# First Carp On the Fly!



## dholmes (Jun 29, 2014)

Finally got one of these spooky guys to bite yesterday evening on a 'hoga trib. I can't stress enough how much fun it was to fight this 20+ inch fish, certainly an under appreciated sport fish! Now to find a willing FishOhio sized Golden Bonefish!


----------



## toobnoob (Jun 1, 2010)

dholmes said:


> Finally got one of these spooky guys to bite yesterday evening on a 'hoga trib. I can't stress enough how much fun it was to fight this 20+ inch fish, certainly an under appreciated sport fish! Now to find a willing FishOhio sized Golden Bonefish!

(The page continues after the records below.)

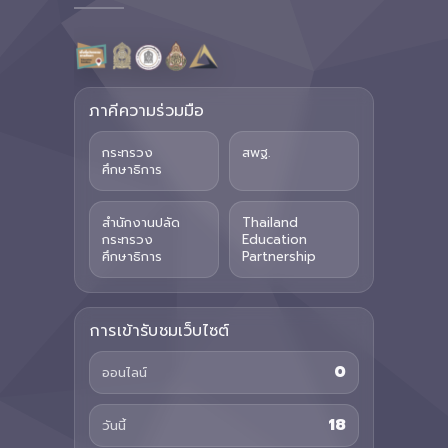
ภาคีความร่วมมือ
กระทรวง
สพฐ.
ศึกษาธิการ
สำนักงานปลัด
Thailand
กระทรวง
Education
ศึกษาธิการ
Partnership
การเข้ารับชมเว็บไซต์
0
ออนไลน์
18
วันนี้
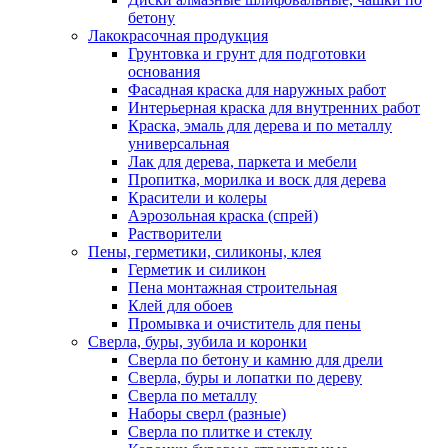
бетону
Лакокрасочная продукция
Грунтовка и грунт для подготовки
основания
Фасадная краска для наружных работ
Интерьерная краска для внутренних работ
Краска, эмаль для дерева и по металлу
универсальная
Лак для дерева, паркета и мебели
Пропитка, морилка и воск для дерева
Красители и колеры
Аэрозольная краска (спрей)
Растворители
Пены, герметики, силиконы, клея
Герметик и силикон
Пена монтажная строительная
Клей для обоев
Промывка и очиститель для пены
Сверла, буры, зубила и коронки
Сверла по бетону и камню для дрели
Сверла, буры и лопатки по дереву
Сверла по металлу
Наборы сверл (разные)
Сверла по плитке и стеклу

Congrats! the first one is always the hardest. Love the fight in these big boys.


----------



## Indybio72 (Nov 6, 2013)

dholmes said:


> Finally got one of these spooky guys to bite yesterday evening on a 'hoga trib. I can't stress enough how much fun it was to fight this 20+ inch fish, certainly an under appreciated sport fish! Now to find a willing FishOhio sized Golden Bonefish!


Congrats! Nice catch.


----------



## kritterkare (Jul 30, 2014)

Yep a great fish to catch and the more you get to know them the more you can identify times when they are catchable.


----------



## meathelmet (Aug 4, 2008)

Awesome! I caught 4 my first time out and then nothing for the next 4 months! They fun and hard to catch.......


----------



## garhtr (Jan 12, 2009)

Awesome Catch ! They are a lot of fun and always a Challenge to catch, Congrats on your first one ! {Nice picture also} What fly did you get him on ?


----------



## dholmes (Jun 29, 2014)

Got him on a San Juan Worm pattern 


Sent from my iPhone using Ohub Campfire


----------



## ejsell (May 3, 2012)

Congrats on the catch


----------



## FishDude (May 15, 2014)

Congratulations


----------